Coccidiosis: can we do without anticoccidial drugs?

After the withdrawal of growth-promoting antibiotics in 2006, anticoccidial drugs are the next target of health authorities. However, in the absence of sufficiently effective alternative solutions, the announced withdrawal has been slow to materialize. Coccidiosis remains a real thorn in the side of the poultry industry. On a global scale, its financial impact, both in terms of health and economics, is estimated at between 2 and 3 billion euros each year.

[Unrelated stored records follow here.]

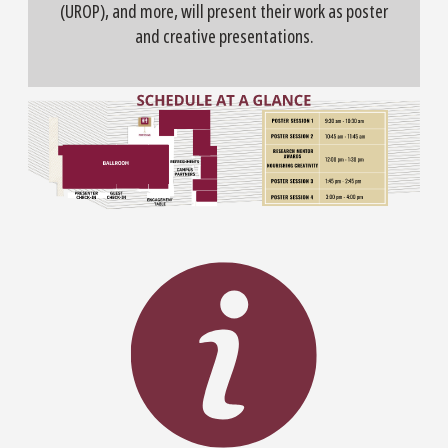
(UROP), and more, will present their work as poster
and creative presentations.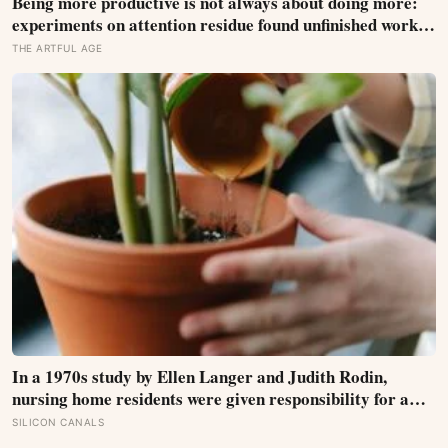
Being more productive is not always about doing more:
experiments on attention residue found unfinished work
followed people into the next task, while a brief return
THE ARTFUL AGE
plan helped protect focus after interruptions
In a 1970s study by Ellen Langer and Judith Rodin,
nursing home residents were given responsibility for a
small plant; eighteen months later, the group that
SILICON CANALS
watered their own plants had a mortality rate half that of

“Coccidiosis”, one of the biggest challenges in poultry industry

The origin of chicken coccidiosis in two words

Coccidiosis is a disease caused by a highly contagious intestinal parasite that can cause severe intestinal damage in chickens and other animals. Coccidiosis can lead to lower feed conversion and growth rates, digestive problems and even higher mortality in chickens.

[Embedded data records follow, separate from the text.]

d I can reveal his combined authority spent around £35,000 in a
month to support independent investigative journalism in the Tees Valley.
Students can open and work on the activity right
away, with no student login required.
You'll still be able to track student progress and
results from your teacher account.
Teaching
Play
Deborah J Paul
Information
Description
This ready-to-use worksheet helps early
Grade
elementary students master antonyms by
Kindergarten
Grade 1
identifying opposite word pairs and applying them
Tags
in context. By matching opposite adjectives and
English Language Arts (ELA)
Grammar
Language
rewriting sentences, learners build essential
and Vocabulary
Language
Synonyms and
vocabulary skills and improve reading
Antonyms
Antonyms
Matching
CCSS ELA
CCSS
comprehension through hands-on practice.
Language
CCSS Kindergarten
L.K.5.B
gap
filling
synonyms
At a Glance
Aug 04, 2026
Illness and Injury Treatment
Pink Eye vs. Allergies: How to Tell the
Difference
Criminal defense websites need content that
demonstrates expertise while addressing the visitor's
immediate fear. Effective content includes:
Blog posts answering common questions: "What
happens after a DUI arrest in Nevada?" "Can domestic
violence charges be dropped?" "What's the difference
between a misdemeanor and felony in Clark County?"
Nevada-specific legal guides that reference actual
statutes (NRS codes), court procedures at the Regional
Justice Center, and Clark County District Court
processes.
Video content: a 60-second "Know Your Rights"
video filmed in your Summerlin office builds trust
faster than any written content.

A natural and opportunistic host in the body

In chicken, protozoa of the genus Eimeria are responsible for infections. These micro-organisms present in the animal’s body are in principle well tolerated by the animal. The animal sets up an adapted immune response to regulate the population of these Eimeria. In intensive farms, the dominant model worldwide, high population densities in small spaces lead the chicken to ingest too many oocysts. These oocysts reproduce rapidly in the body and remain highly resistant once excreted.

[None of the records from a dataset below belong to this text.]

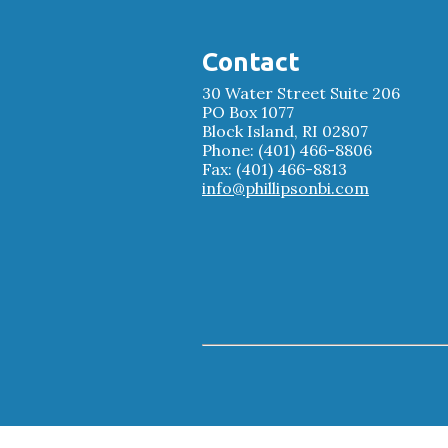
Contact
30 Water Street Suite 206
PO Box 1077
Block Island, RI 02807
Phone: (401) 466-8806
Fax: (401) 466-8813
info@phillipsonbi.com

Coccidial cycle: Find out more

What strategies to contain and control coccidiosis?

  • Lowering the density of farms would in theory be the simplest and most effective solution. But it comes up against a problem of production cost per m² and profitability.
  • Block the Eimeria development cycle. That’s the role of anticoccidial drugs whose days are numbered.
  • To increase the birds’ immune response. This is indeed an interesting lead, but here again, we need to evaluate several leads that we will address


Vaccination, an effective but costly approach

To date, there are effective vaccination programmes in place, but the spectrum must be broad enough to treat the 8 most virulent species of Eimeria responsible for coccidiosis in chickens. Although these vaccines are effective, they have a cost and they cause a drop in productivity as the vaccine is poorly accepted by the animals. The generalisation of vaccination is not conceivable as long as anticoccidials remain authorised.

Plant extracts

The role of plant extracts can be beneficial in stimulating the immune system and limiting the proliferation of oocysts in the digestive tract. Useful to help the animal to recover, they do not give similar results to current anticoccidials and require quite penalizing rates of incorporation in the feed.

Probiotics and prebiotics

They can help limit the development of oocysts in the body. While their effectiveness may vary depending on the circumstances, they often represent a high cost of treatment given their rate of incorporation into the feed.

Essential oils and spices: an original answer to explore

The effectiveness of solutions based on essential oils and/or spices is non-specific and not demonstrated at all stages of Eimeria’s development cycle. However, they constitute an original approach by stimulating the animal’s immune response which, stronger, will fight more effectively against the disease and its consequences. This is a preventive strategy enabling the animal to better adapt to its environment.